▶ _Problem requirements_:
Exactly as written, output the lines below starting from the first and ending with the line that contains "excepciones en el FA, las listas se armaron"; omit pictures.

(Dataset records)
—————
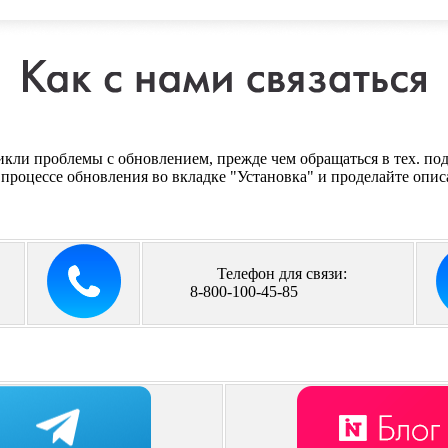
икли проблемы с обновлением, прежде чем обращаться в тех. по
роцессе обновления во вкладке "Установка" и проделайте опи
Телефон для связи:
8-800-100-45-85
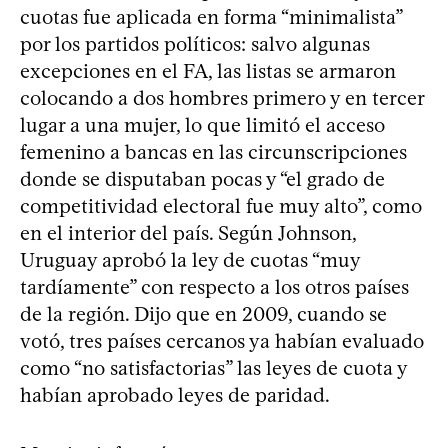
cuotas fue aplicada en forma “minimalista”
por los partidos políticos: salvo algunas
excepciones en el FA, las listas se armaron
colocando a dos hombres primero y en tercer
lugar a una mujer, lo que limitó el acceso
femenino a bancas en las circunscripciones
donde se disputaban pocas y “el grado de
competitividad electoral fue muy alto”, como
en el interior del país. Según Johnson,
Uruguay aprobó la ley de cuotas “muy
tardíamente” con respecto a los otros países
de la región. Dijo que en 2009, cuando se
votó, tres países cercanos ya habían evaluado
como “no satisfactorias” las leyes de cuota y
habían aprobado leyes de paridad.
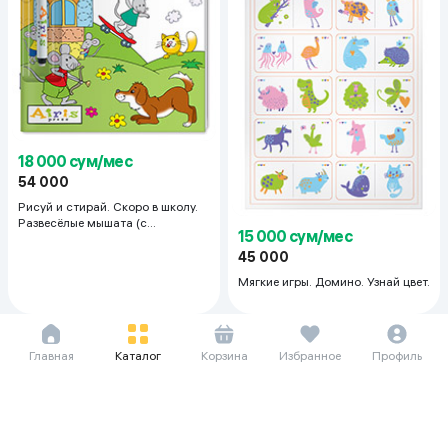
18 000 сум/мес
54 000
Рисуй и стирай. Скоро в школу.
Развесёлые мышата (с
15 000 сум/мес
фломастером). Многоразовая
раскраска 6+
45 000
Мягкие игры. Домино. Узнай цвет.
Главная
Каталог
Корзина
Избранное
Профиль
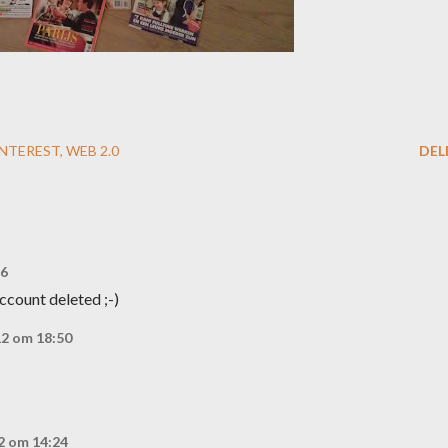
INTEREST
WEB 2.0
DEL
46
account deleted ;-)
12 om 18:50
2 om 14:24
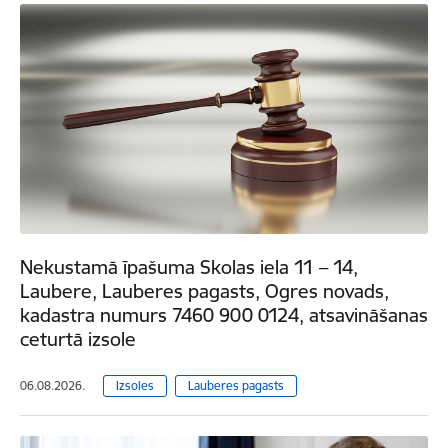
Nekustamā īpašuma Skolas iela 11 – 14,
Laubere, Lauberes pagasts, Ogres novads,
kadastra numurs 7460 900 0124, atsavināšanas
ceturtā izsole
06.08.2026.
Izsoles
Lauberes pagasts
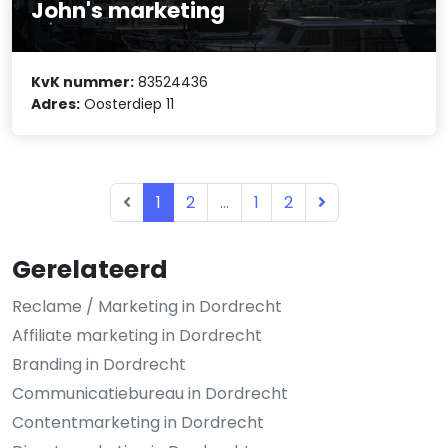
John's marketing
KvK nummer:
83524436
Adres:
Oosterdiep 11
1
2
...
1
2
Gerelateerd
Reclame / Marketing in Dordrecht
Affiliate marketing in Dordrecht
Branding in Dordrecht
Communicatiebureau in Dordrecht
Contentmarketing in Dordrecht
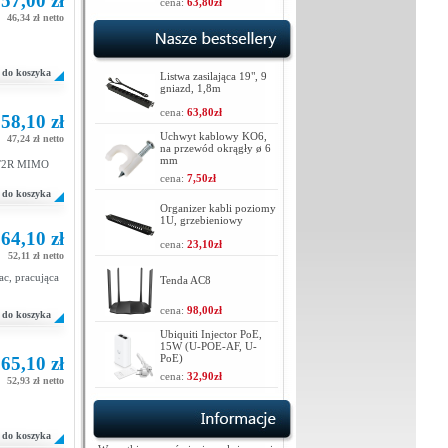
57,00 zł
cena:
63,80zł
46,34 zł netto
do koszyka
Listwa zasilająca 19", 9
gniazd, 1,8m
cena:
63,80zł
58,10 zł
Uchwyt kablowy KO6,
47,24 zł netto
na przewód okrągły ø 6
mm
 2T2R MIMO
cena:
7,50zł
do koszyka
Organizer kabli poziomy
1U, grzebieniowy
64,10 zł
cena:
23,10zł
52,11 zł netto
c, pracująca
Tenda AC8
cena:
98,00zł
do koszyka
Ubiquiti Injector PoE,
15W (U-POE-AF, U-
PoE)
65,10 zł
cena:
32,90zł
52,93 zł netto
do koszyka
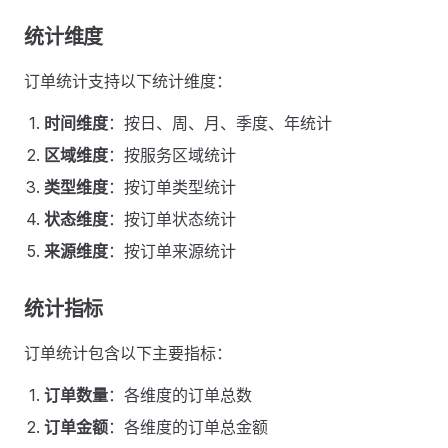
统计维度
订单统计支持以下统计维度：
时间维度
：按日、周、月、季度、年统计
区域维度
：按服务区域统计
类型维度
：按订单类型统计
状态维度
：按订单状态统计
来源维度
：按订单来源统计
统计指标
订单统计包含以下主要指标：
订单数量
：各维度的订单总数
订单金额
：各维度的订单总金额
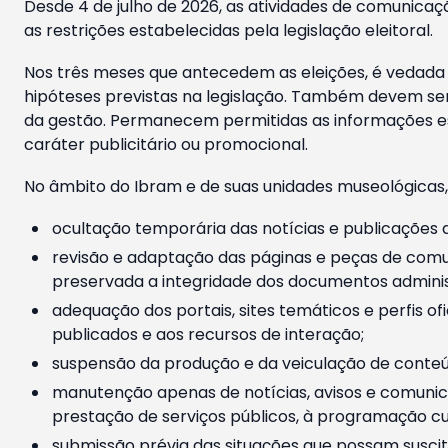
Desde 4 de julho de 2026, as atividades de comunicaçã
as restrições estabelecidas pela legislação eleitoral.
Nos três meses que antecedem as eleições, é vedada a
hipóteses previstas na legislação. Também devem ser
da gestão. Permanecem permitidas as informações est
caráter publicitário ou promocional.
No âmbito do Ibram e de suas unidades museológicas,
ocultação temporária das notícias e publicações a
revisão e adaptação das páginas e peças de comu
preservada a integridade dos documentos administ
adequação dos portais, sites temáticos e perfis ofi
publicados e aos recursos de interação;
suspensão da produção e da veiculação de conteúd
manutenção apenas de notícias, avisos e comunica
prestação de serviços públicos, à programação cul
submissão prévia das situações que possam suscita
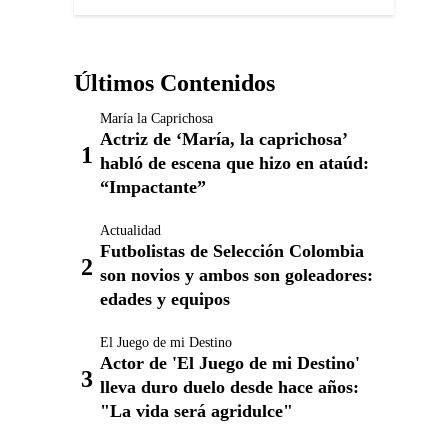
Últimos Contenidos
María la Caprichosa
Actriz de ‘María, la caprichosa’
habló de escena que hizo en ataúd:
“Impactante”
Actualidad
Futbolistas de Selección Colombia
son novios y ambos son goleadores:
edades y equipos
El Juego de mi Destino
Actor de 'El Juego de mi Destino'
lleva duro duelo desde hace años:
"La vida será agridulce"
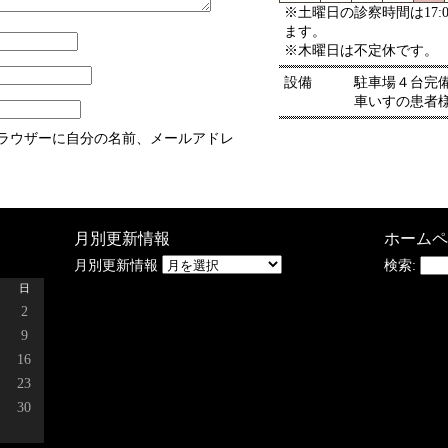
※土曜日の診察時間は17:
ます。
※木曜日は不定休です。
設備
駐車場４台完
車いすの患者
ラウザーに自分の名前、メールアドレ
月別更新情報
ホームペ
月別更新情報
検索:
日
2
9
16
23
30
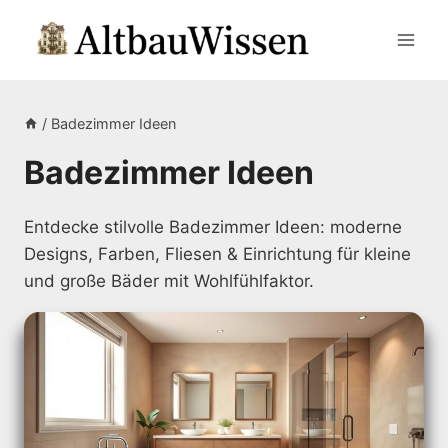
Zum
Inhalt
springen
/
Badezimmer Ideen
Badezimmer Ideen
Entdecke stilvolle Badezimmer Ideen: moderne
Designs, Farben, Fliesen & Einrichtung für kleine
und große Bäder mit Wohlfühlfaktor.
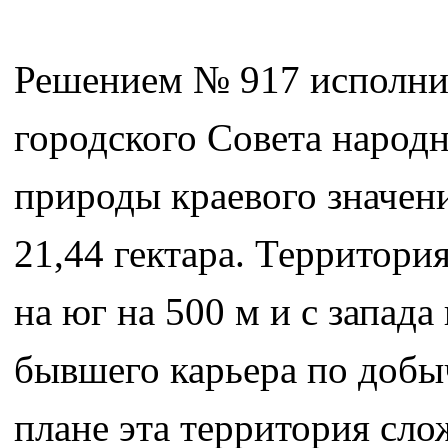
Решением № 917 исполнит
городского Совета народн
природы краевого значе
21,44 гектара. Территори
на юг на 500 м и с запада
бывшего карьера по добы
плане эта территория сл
—————
▶ _Answer to this exercise_:
икли проблемы с обновлением, прежде чем обращаться в тех. по
роцессе обновления во вкладке "Установка" и проделайте опи
Телефон для связи:
8-800-100-45-85
cuotas fue aplicada en forma “minimalista”
por los partidos políticos: salvo algunas
excepciones en el FA, las listas se armaron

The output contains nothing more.